Si tratta di una delle sfide più difficili del presente.

A fronte di qualsiasi problema, si è soliti immaginare tre tipi di soluzioni con difficoltà crescenti: una soluzione tecnologica (applicazione di tecniche risolutive), una organizzativa (riprogrammazione degli obiettivi e metodi) e una formativa (cambio dei comportamenti).

Per la crisi ambientale, si punta molto sulla prima.

In Europa, autovetture, furgoni, camion e autobus producono oltre il 70% delle emissioni di gas a effetto serra generate dai trasporti e la quota restante proviene principalmente dal trasporto marittimo e aereo.

Gli inquinanti atmosferici, come il particolato (PM) e il biossido di azoto (NO2), procurano danni rilevanti all’ambiente e alla salute umana.

Così anche l’Italia ha da anni introdotto importanti restrizioni sui livelli di emissioni consentiti, ma, a fronte di una riduzione dei gas di scarico e di una maggiore efficienza dei motori, le concentrazioni di inquinanti atmosferici sono ancora troppo elevate.

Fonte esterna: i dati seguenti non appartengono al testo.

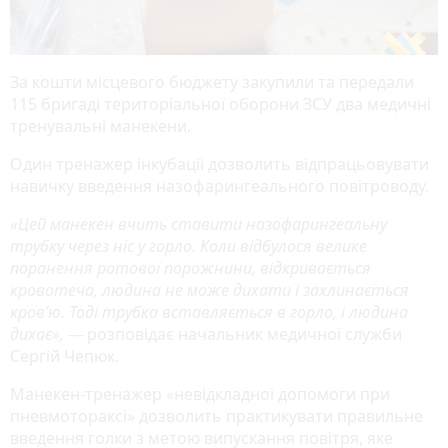
За кошти місцевого бюджету закупили та передали
115 бригаді територіальної оборони ЗСУ два медичні
тренувальні манекени.
Один тренажер інкубації дозволить відпрацьовувати
навичку введення назофарингеального повітроводу.
«Цей манекен вчить ставити назофарингеальну
трубку через ніс у горло. Коли відбулося велике
поранення ротової порожнини, відкривається
кровотеча, людина не може дихати і захлинається
кров’ю. Тоді трубка вставляється в горло, і людина
дихає», —
розповідає начальник медичної служби
Сергій Чепюк.
Манекен-тренажер «невідкладної допомоги при
пневмотораксі» дозволить практикувати правильне
введення голки з метою випускання повітря, яке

Ciò perché occorrerebbe, parallelamente, una riorganizzazione logistica del territorio.

I settori del trasporto sono molte volte ridondanti negli scali, in competizione solo economica e non di servizio sulle tratte. Altre volte, non si integrano. Si trovano ancora stazioni, aeroscali e autoporti mal collegati. L’intermodalità è rimasta un proposito non realizzato e, quando attuata, coinvolge solo due vettori (treno-camion, nave-camion)

Con il cattivo funzionamento della rete ferroviaria italiana degli ultimi vent’anni:

– nel trasporto di persone, manca la pianificazione delle coincidenze, e, investendo tutto sull’alta velocità, si è riusciti a far concorrenza ai voli aerei, ma è rimasto indietro il sistema dei treni a lunga percorrenza;

– nei servizi di trasporto merci, le politiche dei prezzi bassi sono state uno dei pilastri impliciti di una errata strategia industriale. Il costo di questo approccio è stato pagato per anni, da un lato, in termini di perdite di bilancio delle ferrovie nel settore merci e, dall’altro, con gli aiuti di Stato all’autotrasporto.

Nel frattempo, il mercato italiano dei servizi logistici ha mantenuto le sue caratteristiche di frammentazione, ed è diventato progressivamente colonia delle principali multinazionali del settore.

Ai primi dieci posti della graduatoria, sono presenti solo due aziende di proprietà italiana.

È tempo di riprogrammare gli obiettivi, in un giusto bilanciamento tra diritto allo spostamento e impatto ambientale.

Quando la Spagna intraprese la progettazione dell’alta velocità, pensò a un piano nazionale per la logistica integrata, la politica di Aznar e del MFOM (Dipartimento ministeriale dello sviluppo), e, con una scelta di coraggio, chiuse gli aeroscali e i porti troppo vicini tra loro (di solito a distanza di 200 km), compensando con il potenziamento ferroviario.

Inoltre, esistono da anni modelli di riprogettazione sociale e urbana per ridurre l’utilizzo dei trasporti pubblici e privati, come la ‘15 Minute City’.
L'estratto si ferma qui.